Yağmuru sevene
şimşek engel olamaz.İceri geçtim,saat tam 13:04 yiyecek birşeyler hazırladım,yemeğimi yedikten sonra,kahve yaptım kendime,yağmurun dahada güçlü yağmasıysa,bulutlar simsiyah oldu, sanki İstanbul sokakları derin karanlıklara boğulmuştu,sert bir şimşek çaktı,o an etraf aydınlandı,ama gerçektende çok korktum.
Kapı çalındı,
Kapıya yaklaşdım ve kapıyı çalan kimmiş diye baktım,
Yine oydu,Doruk!
Kapıyı açtım.Efendim dedim
İyimisin Melis,korkmadın deyil mi?,dedi.
İyim Doruk,yo korkmadım, dedim,aslında birazcık korkmuşdum ve bunu ona söylemem komik ve saçma olurdu.
Şimşek çaktığında ilk sen geldin aklıma,
Kortun sandım ve koşarak aşağıya,yanına indim.Teşekkür ederim,korkmadım,dedim.
Peki beni neden düşünüyordu,neden umursuyordu,gerçekten bu kadar iyi kalpli birimiydi,dedim kendi kendime.
Bir şey değil,lafı bile olmaz,dedi yüzünde ufak bi tebessümle.
Bende tebessüm ederek,cevap vermiş oldum.
Şey,yanlış anlama ama numaramı verebilirmiyim?Gitdikten sonra aklım sende kalacak,bari numaramı al ve korkarsan beni ararsın,inerim aşağıya,dedi.
Olur,dedim
Dediğimden emin değildim, ama dedim.
ihtiyacım olmayacak,korkmadım ben zaten,dedim,
Doruk yinede olsun dedi ve numarası yazılı olan bir kağıt uzattı.Bu benim numaram,beni kırmayıp numaramı aldığın için teşekkür ederim, dedi.
Bişey değil,ben teşekkür ederim,zahmet edip buraya kadar inmişsin,nasıl olduğumu merak etmişsin.

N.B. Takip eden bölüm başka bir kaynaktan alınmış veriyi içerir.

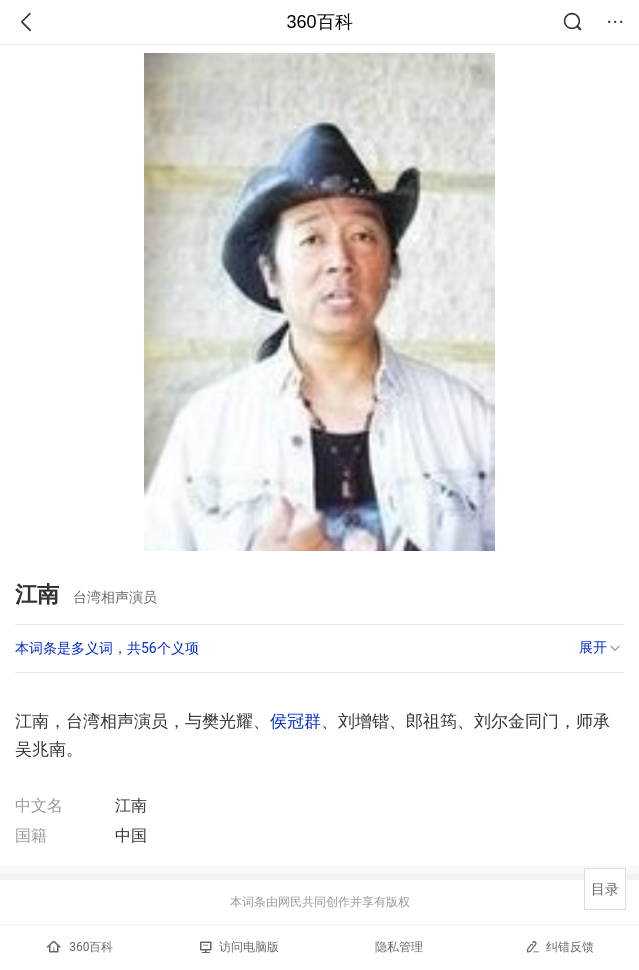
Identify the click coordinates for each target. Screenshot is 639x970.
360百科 (319, 22)
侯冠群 (295, 721)
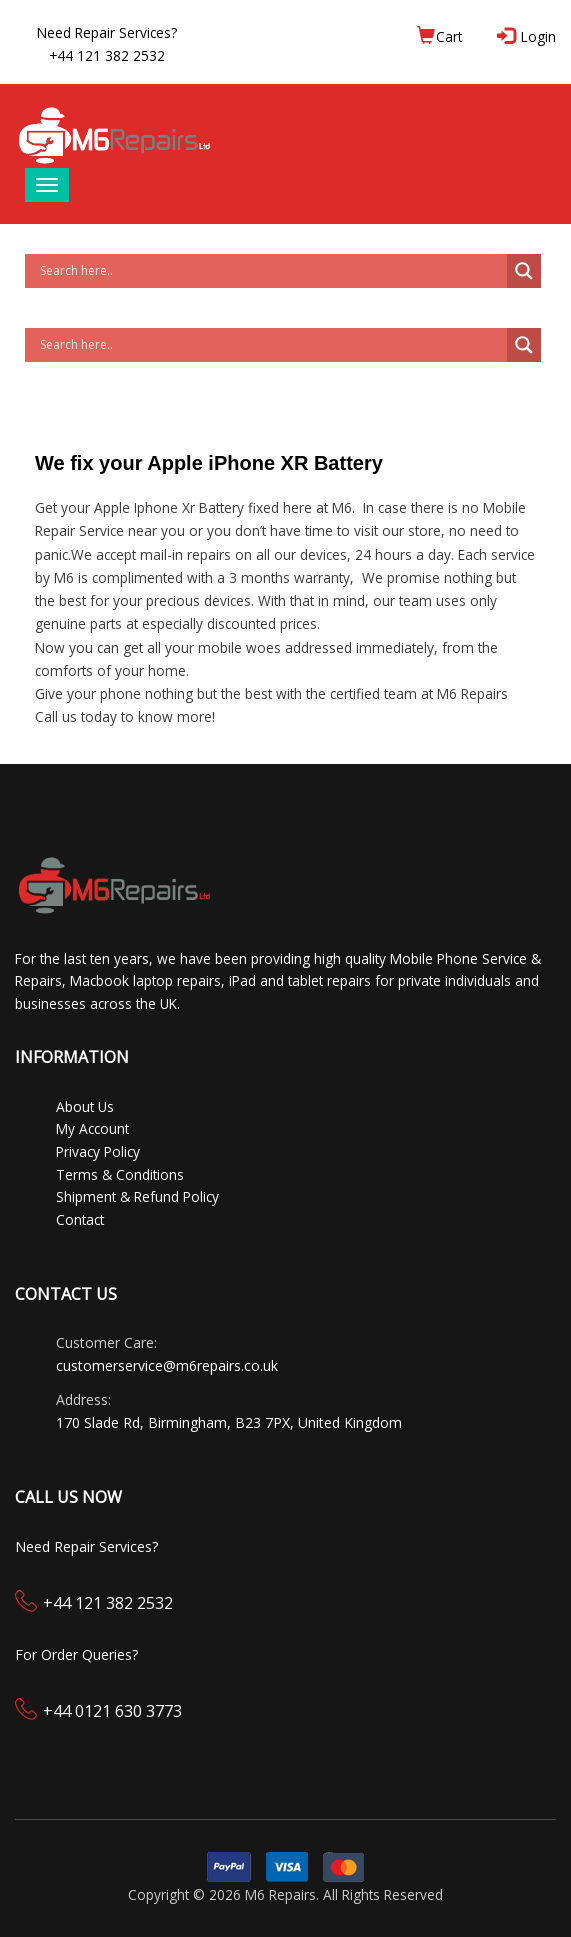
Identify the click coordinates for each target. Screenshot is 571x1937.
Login (528, 36)
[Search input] (271, 271)
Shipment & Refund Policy (137, 1196)
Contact (80, 1219)
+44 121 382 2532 (108, 1603)
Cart (439, 36)
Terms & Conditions (120, 1174)
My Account (92, 1128)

Doruk,rica ederim,ne demek,komşuluk vazifemiz,diyerekden,gururla gülümsedi.
Sadece tebessüm ettim.
Hoşçakal,ben artık gideyim,numaram var sende,lazım olursa ararsın,bak sakın unutma,tamam
mı,dedi.Hoşçakal,tamam lazım olursa ararım,dedim.
Kapıyı kapattım ve içeriye geçtim.
Salonda biraz kitap okudum,ayağa kalkdım saat 18:08 kendime yiyecek bişeyler hazırladım,yemek yedikten sonra,yeniden balkona çıktım bulutlar azda olsa dağılmıştı,yağmur dinmişti,
geriye sadece ıslak bir şehir,toprak kokusu ve soğuk bir hava kalmıştı,
Biraz şehiri seyretdim, sonra balkonun kapısını kapatarak içeriye geçtim,bir süre sosyal medyada gezindim,yeni gelen takiplerin arasında Doruk'ta vardı, sanki ısrarla takip gönderiyordu,ama iyi kalpli biriydi,bu çok belliydi,yüzünden,duruşundan ve konuşma tarzından.
Takip isteğini kabul ettim ve bende ona takip isteği gönderdim,nedenini kendim bile biliyordum,sadece içimden öyle geldi.
Aslında nedeni onun iyi kalpli olmasıydı galiba,bilmiyorum,onu daha bugün tanımıştım,belki güvenmiyordum,çünkü güvenmek için bir zamana ihtiyacım vardı,zamana mı ihtiyacım var?zaten neden ona güvenmek için zaman harcayayım ki,
Sadece iyi kalpli biriydi o kadar.
Neyse saat 00:00 uyuyayım,
Yatak odama geçtim,yarının bana nasıl bir süpriz sunacağını bilmiyordum,bu düşünceler içerisinde uyuyakalmıştım.